Problem statement: Print the records below exactly. Omit every picture.

[Data records]
#####

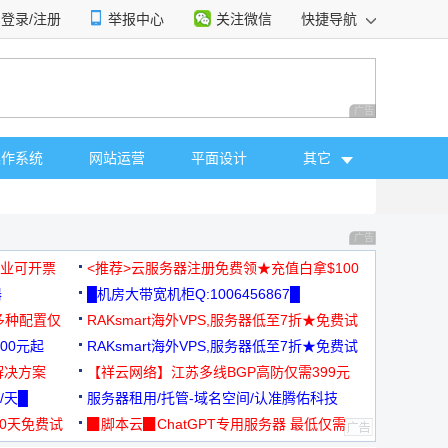
登录/注册
举报中心
关注微信
快捷导航
性选择
广告 商业广告，理
操作系统
网站运营
平面设计
其它
广告 商业广告，理
，企业可开票
<推荐>云服务器注册免费领★充值白拿$100
器
█机房大带宽机柜Q:1006456867█
多种配置仅
RAKsmart海外VPS,服务器低至7折★免费试
00元起
用★
RAKsmart海外VPS,服务器低至7折★免费试
解决方案
用★
【祥云网络】江苏多线BGP高防仅需399元
/天█
服务器租用/托管-域名空间/认准腾佑科技
30天免费试
▉脚本云▉ChatGPT专用服务器 最低仅需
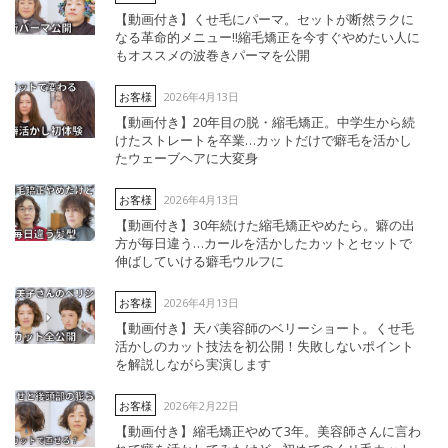
【動画付き】くせ毛にパーマ。セットが断然ラクに
なる革命的メニュー‼︎縮毛矯正を今すぐやめたい人に
もオススメの波巻きパーマを公開
2026年4月13日
お客様
【動画付き】20年目の脱・縮毛矯正。中学生から続
けたストレートを卒業…カットだけで癖毛を活かし
たウェーブヘアに大変身
2026年4月13日
お客様
【動画付き】30年続けた縮毛矯正やめたら。癖の出
方が毎日違う…カールを活かしたカットとセットで
伸ばしていける癖毛ウルフに
2026年4月13日
お客様
【動画付き】天パ美容師のベリーショート。くせ毛
活かしのカット技法を初公開！失敗しないポイント
を解説しながら実演します
2026年2月22日
お客様
【動画付き】縮毛矯正やめて3年。美容師さんに言わ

#####

Task result:
登录/注册
举报中心
关注微信
快捷导航
性选择
广告 商业广告，理
操作系统
网站运营
平面设计
其它
广告 商业广告，理
，企业可开票
<推荐>云服务器注册免费领★充值白拿$100
器
█机房大带宽机柜Q:1006456867█
多种配置仅
RAKsmart海外VPS,服务器低至7折★免费试
00元起
用★
RAKsmart海外VPS,服务器低至7折★免费试
解决方案
用★
【祥云网络】江苏多线BGP高防仅需399元
/天█
服务器租用/托管-域名空间/认准腾佑科技
30天免费试
▉脚本云▉ChatGPT专用服务器 最低仅需
【動画付き】くせ毛にパーマ。セットが断然ラクに
なる革命的メニュー‼︎縮毛矯正を今すぐやめたい人に
もオススメの波巻きパーマを公開
2026年4月13日
お客様
【動画付き】20年目の脱・縮毛矯正。中学生から続
けたストレートを卒業…カットだけで癖毛を活かし
たウェーブヘアに大変身
2026年4月13日
お客様
【動画付き】30年続けた縮毛矯正やめたら。癖の出
方が毎日違う…カールを活かしたカットとセットで
伸ばしていける癖毛ウルフに
2026年4月13日
お客様
【動画付き】天パ美容師のベリーショート。くせ毛
活かしのカット技法を初公開！失敗しないポイント
を解説しながら実演します
2026年2月22日
お客様
【動画付き】縮毛矯正やめて3年。美容師さんに言わ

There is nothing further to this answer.